Problem requirements: Scan the records for lines with the word "Released", and copy every such line.

Data shown:
--- START ---
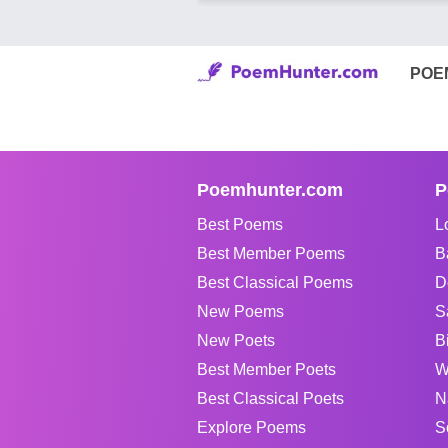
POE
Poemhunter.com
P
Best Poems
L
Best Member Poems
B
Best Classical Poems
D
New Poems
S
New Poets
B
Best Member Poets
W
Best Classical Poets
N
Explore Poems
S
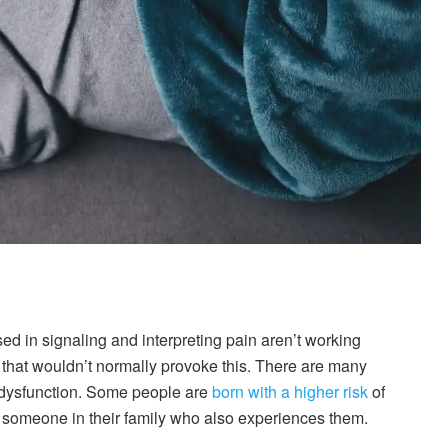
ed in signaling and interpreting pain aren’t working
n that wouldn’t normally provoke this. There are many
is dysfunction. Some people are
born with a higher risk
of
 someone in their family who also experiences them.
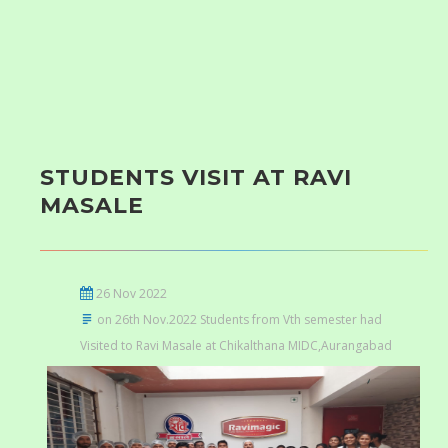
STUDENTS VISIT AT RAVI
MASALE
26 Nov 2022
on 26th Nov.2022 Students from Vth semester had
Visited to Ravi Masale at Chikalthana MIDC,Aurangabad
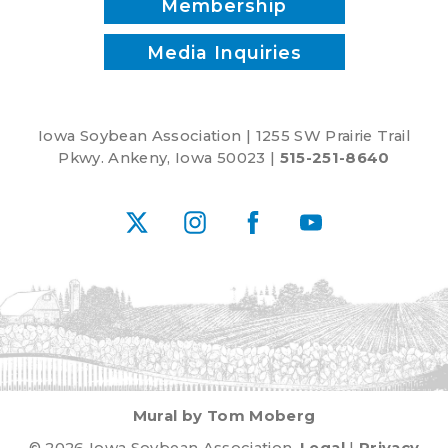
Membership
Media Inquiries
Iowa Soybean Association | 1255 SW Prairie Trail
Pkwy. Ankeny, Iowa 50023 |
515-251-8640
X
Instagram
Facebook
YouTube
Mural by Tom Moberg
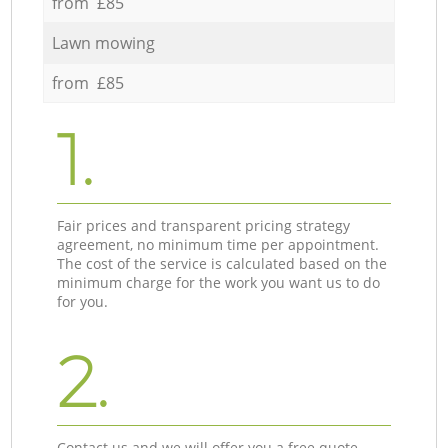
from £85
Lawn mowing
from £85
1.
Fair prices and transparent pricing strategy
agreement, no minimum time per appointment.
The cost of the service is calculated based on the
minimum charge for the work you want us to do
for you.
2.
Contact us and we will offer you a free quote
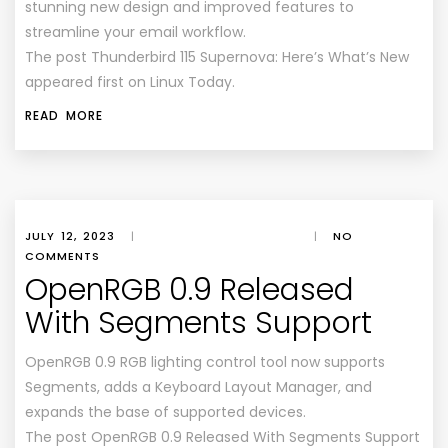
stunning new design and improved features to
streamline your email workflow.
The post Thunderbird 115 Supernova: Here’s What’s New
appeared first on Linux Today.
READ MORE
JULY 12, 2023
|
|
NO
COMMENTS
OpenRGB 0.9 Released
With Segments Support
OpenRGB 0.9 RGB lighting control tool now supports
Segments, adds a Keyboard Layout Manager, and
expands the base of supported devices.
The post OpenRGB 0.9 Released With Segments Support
--- END ---
Written answer:
OpenRGB 0.9 Released
The post OpenRGB 0.9 Released With Segments Support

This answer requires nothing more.